Without Backup Plans, Global IT Outages Will Recur

The global IT outage that occurred on Friday, which affected services from banking to healthcare and grounded aircraft, has been experienced before

It will recur until more contingencies are implemented in networks, and organizations establish more effective backup plans.

The outage on Friday resulted from an update that CrowdStrike, a cybersecurity firm based in the United States, distributed to its clients early Friday morning. This update was incompatible with Microsoft’s Windows operating system, rendering devices worldwide inoperable.

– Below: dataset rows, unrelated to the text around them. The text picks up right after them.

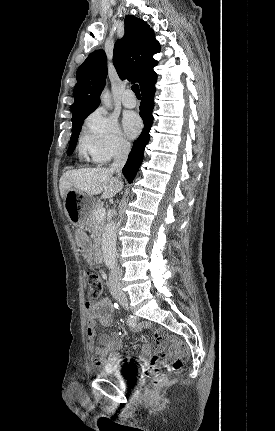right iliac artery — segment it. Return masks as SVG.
<instances>
[{"label": "right iliac artery", "mask_w": 275, "mask_h": 431, "mask_svg": "<svg viewBox=\"0 0 275 431\" xmlns=\"http://www.w3.org/2000/svg\"><path fill=\"white\" fill-rule=\"evenodd\" d=\"M127 324L131 327H135L137 325L136 318L133 316L128 317Z\"/></svg>", "instance_id": "82829eb1"}]
</instances>
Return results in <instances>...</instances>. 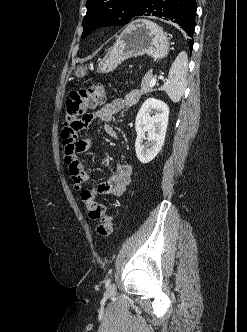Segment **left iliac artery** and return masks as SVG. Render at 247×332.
Returning a JSON list of instances; mask_svg holds the SVG:
<instances>
[{
	"label": "left iliac artery",
	"instance_id": "44dca946",
	"mask_svg": "<svg viewBox=\"0 0 247 332\" xmlns=\"http://www.w3.org/2000/svg\"><path fill=\"white\" fill-rule=\"evenodd\" d=\"M110 281L111 279L109 278L107 281H106V286H108L110 284Z\"/></svg>",
	"mask_w": 247,
	"mask_h": 332
}]
</instances>
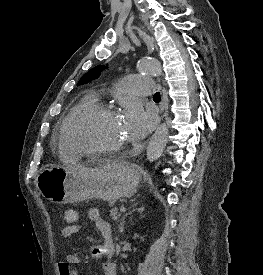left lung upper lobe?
<instances>
[{
  "instance_id": "obj_1",
  "label": "left lung upper lobe",
  "mask_w": 263,
  "mask_h": 275,
  "mask_svg": "<svg viewBox=\"0 0 263 275\" xmlns=\"http://www.w3.org/2000/svg\"><path fill=\"white\" fill-rule=\"evenodd\" d=\"M102 70V66H98L90 70L88 73H86L82 78L80 79L78 85L84 84L90 81V79H96L98 78L100 71Z\"/></svg>"
}]
</instances>
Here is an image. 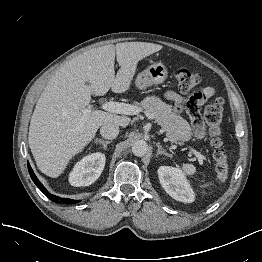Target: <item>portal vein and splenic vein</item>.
I'll list each match as a JSON object with an SVG mask.
<instances>
[{
  "instance_id": "portal-vein-and-splenic-vein-1",
  "label": "portal vein and splenic vein",
  "mask_w": 262,
  "mask_h": 262,
  "mask_svg": "<svg viewBox=\"0 0 262 262\" xmlns=\"http://www.w3.org/2000/svg\"><path fill=\"white\" fill-rule=\"evenodd\" d=\"M101 108L103 110L109 111L111 113H116V114H124V115H135L137 112L140 111V109L136 106L130 105V104H125V103H120V102H105L101 105ZM91 110V107L88 109L84 110V114L86 115L89 111ZM191 153H193L199 160L202 159V155L195 151L192 148H189Z\"/></svg>"
}]
</instances>
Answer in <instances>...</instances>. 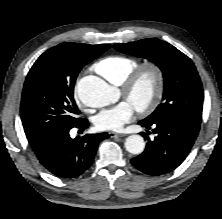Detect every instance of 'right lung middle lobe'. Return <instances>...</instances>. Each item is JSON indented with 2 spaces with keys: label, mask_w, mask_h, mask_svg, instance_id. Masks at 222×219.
<instances>
[{
  "label": "right lung middle lobe",
  "mask_w": 222,
  "mask_h": 219,
  "mask_svg": "<svg viewBox=\"0 0 222 219\" xmlns=\"http://www.w3.org/2000/svg\"><path fill=\"white\" fill-rule=\"evenodd\" d=\"M109 47L62 43L37 59L26 77L21 100V119L29 141L47 139L81 119L73 98L76 77Z\"/></svg>",
  "instance_id": "dd1d6c3e"
}]
</instances>
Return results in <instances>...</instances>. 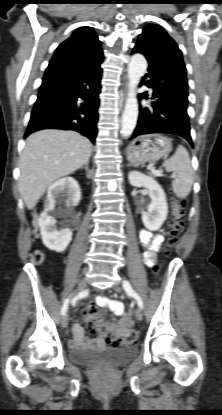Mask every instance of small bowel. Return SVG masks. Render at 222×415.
<instances>
[{
    "mask_svg": "<svg viewBox=\"0 0 222 415\" xmlns=\"http://www.w3.org/2000/svg\"><path fill=\"white\" fill-rule=\"evenodd\" d=\"M163 241L162 234H153L149 231H143L140 235V242L144 248V259L148 266H152L155 263L156 252L159 249ZM99 303L101 305H108L110 309L117 315L121 316L120 323L127 322L128 318L123 315V306L119 301L109 300L107 298H100ZM73 341L74 346H102L104 345V337L99 335L96 339L88 341L84 338V331L80 324L76 323L73 326Z\"/></svg>",
    "mask_w": 222,
    "mask_h": 415,
    "instance_id": "1",
    "label": "small bowel"
}]
</instances>
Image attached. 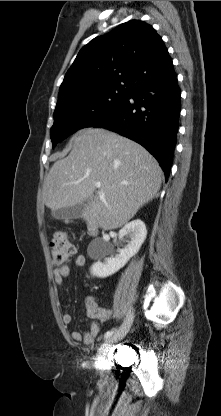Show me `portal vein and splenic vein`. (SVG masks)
Segmentation results:
<instances>
[{
    "label": "portal vein and splenic vein",
    "mask_w": 221,
    "mask_h": 416,
    "mask_svg": "<svg viewBox=\"0 0 221 416\" xmlns=\"http://www.w3.org/2000/svg\"><path fill=\"white\" fill-rule=\"evenodd\" d=\"M95 185H96L97 188H100L101 187V183L100 182H97Z\"/></svg>",
    "instance_id": "18ae733b"
}]
</instances>
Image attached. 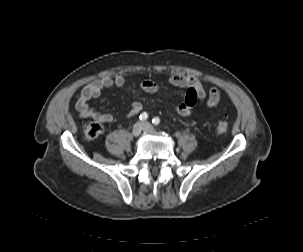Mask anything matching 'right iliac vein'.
Returning a JSON list of instances; mask_svg holds the SVG:
<instances>
[{
    "label": "right iliac vein",
    "instance_id": "right-iliac-vein-1",
    "mask_svg": "<svg viewBox=\"0 0 303 252\" xmlns=\"http://www.w3.org/2000/svg\"><path fill=\"white\" fill-rule=\"evenodd\" d=\"M142 130H143V125H142V123L137 122V123H135L134 126H133L132 135H133L134 137H138V136L141 134Z\"/></svg>",
    "mask_w": 303,
    "mask_h": 252
}]
</instances>
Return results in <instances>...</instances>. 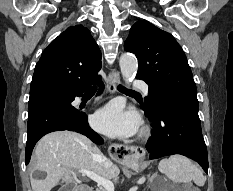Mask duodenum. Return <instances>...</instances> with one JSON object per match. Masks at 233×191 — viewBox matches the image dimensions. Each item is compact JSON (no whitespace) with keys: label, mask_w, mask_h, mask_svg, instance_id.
<instances>
[{"label":"duodenum","mask_w":233,"mask_h":191,"mask_svg":"<svg viewBox=\"0 0 233 191\" xmlns=\"http://www.w3.org/2000/svg\"><path fill=\"white\" fill-rule=\"evenodd\" d=\"M77 191H89V189L81 186V187H78Z\"/></svg>","instance_id":"obj_1"}]
</instances>
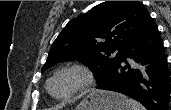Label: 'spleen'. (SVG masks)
<instances>
[{"mask_svg":"<svg viewBox=\"0 0 171 110\" xmlns=\"http://www.w3.org/2000/svg\"><path fill=\"white\" fill-rule=\"evenodd\" d=\"M126 110H145V108L133 99H126Z\"/></svg>","mask_w":171,"mask_h":110,"instance_id":"1","label":"spleen"}]
</instances>
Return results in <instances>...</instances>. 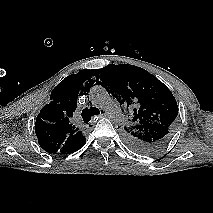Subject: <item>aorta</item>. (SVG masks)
Masks as SVG:
<instances>
[{
  "instance_id": "1",
  "label": "aorta",
  "mask_w": 213,
  "mask_h": 213,
  "mask_svg": "<svg viewBox=\"0 0 213 213\" xmlns=\"http://www.w3.org/2000/svg\"><path fill=\"white\" fill-rule=\"evenodd\" d=\"M89 99L95 106L106 111L111 122L115 124H123L124 114L104 87H92L89 92Z\"/></svg>"
}]
</instances>
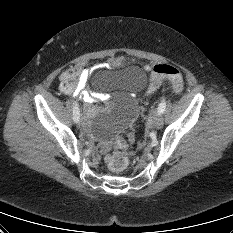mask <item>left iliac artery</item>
<instances>
[{"label":"left iliac artery","mask_w":233,"mask_h":233,"mask_svg":"<svg viewBox=\"0 0 233 233\" xmlns=\"http://www.w3.org/2000/svg\"><path fill=\"white\" fill-rule=\"evenodd\" d=\"M165 108H166V100L163 99L158 106V112L162 114L165 111Z\"/></svg>","instance_id":"left-iliac-artery-1"}]
</instances>
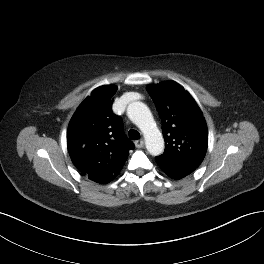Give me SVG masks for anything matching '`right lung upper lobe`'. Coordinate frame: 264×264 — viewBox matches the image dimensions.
I'll return each mask as SVG.
<instances>
[{"label":"right lung upper lobe","mask_w":264,"mask_h":264,"mask_svg":"<svg viewBox=\"0 0 264 264\" xmlns=\"http://www.w3.org/2000/svg\"><path fill=\"white\" fill-rule=\"evenodd\" d=\"M114 85L94 90L74 113L67 147L81 173L97 171L113 177L121 171L134 144L124 134L121 118L112 111Z\"/></svg>","instance_id":"1"}]
</instances>
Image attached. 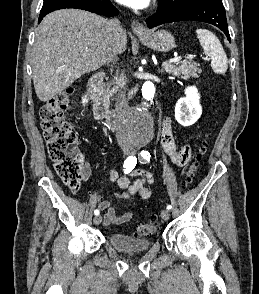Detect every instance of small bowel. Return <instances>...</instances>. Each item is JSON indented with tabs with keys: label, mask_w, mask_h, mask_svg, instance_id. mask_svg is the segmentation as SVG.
Masks as SVG:
<instances>
[{
	"label": "small bowel",
	"mask_w": 259,
	"mask_h": 294,
	"mask_svg": "<svg viewBox=\"0 0 259 294\" xmlns=\"http://www.w3.org/2000/svg\"><path fill=\"white\" fill-rule=\"evenodd\" d=\"M161 143L170 158L178 165H185L191 156V148L188 144L178 149L172 132L170 118H165L162 123L161 131ZM91 175V166L87 160H84L82 167V177L87 180ZM129 176L136 177L137 179L132 181ZM109 179L112 182H116L118 186L124 190L118 194V198L122 200L132 201L135 195H139L143 199H149L151 197V190L147 184L153 181V175L149 171L143 169H132L129 175L118 176L115 171L109 172ZM98 207L105 211L104 224L105 225H120L128 222L132 213L130 211H124L118 214L112 207L111 202L108 200L100 199Z\"/></svg>",
	"instance_id": "obj_1"
}]
</instances>
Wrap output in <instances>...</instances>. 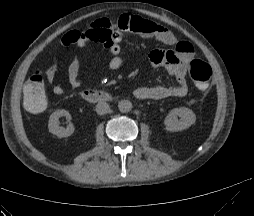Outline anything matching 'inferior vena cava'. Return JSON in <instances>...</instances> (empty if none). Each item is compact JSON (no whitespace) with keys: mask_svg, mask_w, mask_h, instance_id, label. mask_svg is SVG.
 Segmentation results:
<instances>
[{"mask_svg":"<svg viewBox=\"0 0 254 216\" xmlns=\"http://www.w3.org/2000/svg\"><path fill=\"white\" fill-rule=\"evenodd\" d=\"M96 112L99 115H104L110 112V106L104 101H100L96 105Z\"/></svg>","mask_w":254,"mask_h":216,"instance_id":"inferior-vena-cava-1","label":"inferior vena cava"}]
</instances>
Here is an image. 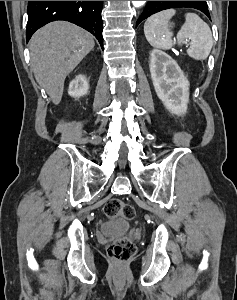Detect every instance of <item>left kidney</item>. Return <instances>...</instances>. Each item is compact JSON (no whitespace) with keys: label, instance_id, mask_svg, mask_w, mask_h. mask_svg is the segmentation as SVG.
<instances>
[{"label":"left kidney","instance_id":"5707ae66","mask_svg":"<svg viewBox=\"0 0 237 300\" xmlns=\"http://www.w3.org/2000/svg\"><path fill=\"white\" fill-rule=\"evenodd\" d=\"M150 73L157 97L173 115H185L189 103V81L178 63L159 49L150 57Z\"/></svg>","mask_w":237,"mask_h":300}]
</instances>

Some industry analysts have questioned whether control over such operationally critical software should remain in the hands of a handful of companies, as CrowdStrike has one of the largest segments of the highly competitive cybersecurity market that provides such tools.

However, the disruption has also prompted apprehension among experts regarding the fact that numerous organizations are inadequately equipped to execute contingency plans if a single point of failure, such as an IT system or a component thereof, is failing.

Simultaneously, increasingly solvable digital catastrophes are on the horizon, including the “2038 Problem,” the largest global IT challenge since the Millennium Bug and is just under 14 years away. This time, the world is infinitely more reliant on computers.

“It is effortless to assume that this is catastrophic and subsequently advocate for a more diverse market, which is precisely what we would have in an ideal world,” stated Ciaran Martin, the former director of the National Cyber Security Centre (NCSC) of the GCHQ intelligence agency in the United Kingdom.

“We are adept at overseeing the safety aspects of technology in the context of automobiles, trains, planes, and machines.” He also mentioned that we are not particularly adept at providing services.

He stated about the recent ransomware incident that impacted Britain’s National Health Service (NHS), “Look at what happened to the London health system a few weeks ago – they were hacked, and that led to loads of canceled operations, which is physically dangerous.”
Martin advised organizations to examine their IT systems and guarantee that they have sufficient failsafes and redundancies to remain operational during an outage.

The outage on Friday occurred amid a perfect tempest, as Microsoft and CrowdStrike possess substantial market shares that depend on their respective products.

“I am confident that regulators worldwide are reviewing this.” Nigel Phair, a cybersecurity professor at Monash University in Australia, stated that there is minimal competition on a global scale for operating systems and large-scale cybersecurity products such as those offered by CrowdStrike.

A passenger in Ahmedabad reads a message after attempting to use a self-check-in kiosk at a departure area at Sardar Vallabhbhai Patel International Airport due to a global IT disruption.

Airlines were notably affected by the outage on Friday, as they were compelled to rush to check in and board passengers reliant on digital tickets to travel. Some travelers shared photographs of handwritten boarding cards distributed by airline personnel on social media. Some individuals could only fly if they had printed out their tickets.

“I believe organizations of all sizes and shapes must conduct a thorough assessment of their risk management and adopt an all-hazards approach,” stated Phair.

Epochalypse Now

By Friday’s outage, the world will not be reminded of its dependence on computers and IT products for the last time in operating fundamental services. In approximately 14 years, the world will encounter a computer issue that is time-based and analogous to the Millennium Bug, known as the “2038 Problem.”
Early computers could save costly memory space by only counting the last two digits of the year, which resulted in the Millennium Bug, or “Y2K.” Consequently, many systems could not differentiate between 1900 and 2000, resulting in critical errors.

In the years preceding 2000, the global expense for mitigating the issue amounted to hundreds of billions of dollars.
The “Epochalypse” or 2038 problem, which commences at 0314 GMT on January 19, 2038, is, in essence, the same dilemma.

The “Epoch,” also called the number of seconds since midnight on January 1, 1970, is when numerous computers use a metric to measure the passage of time.
The maximum number of bits that can be stored in many computers is 2038, even though those seconds are recorded as a finite sequence of zeroes and ones, or “bits.”

Ciaran Martin, the former director of the NCSC, stated, “We are currently experiencing significant global disruption due to our administrative inability to manage the situation.”
“We can manage safety, but we cannot manage service provision when critical networks are disrupted.”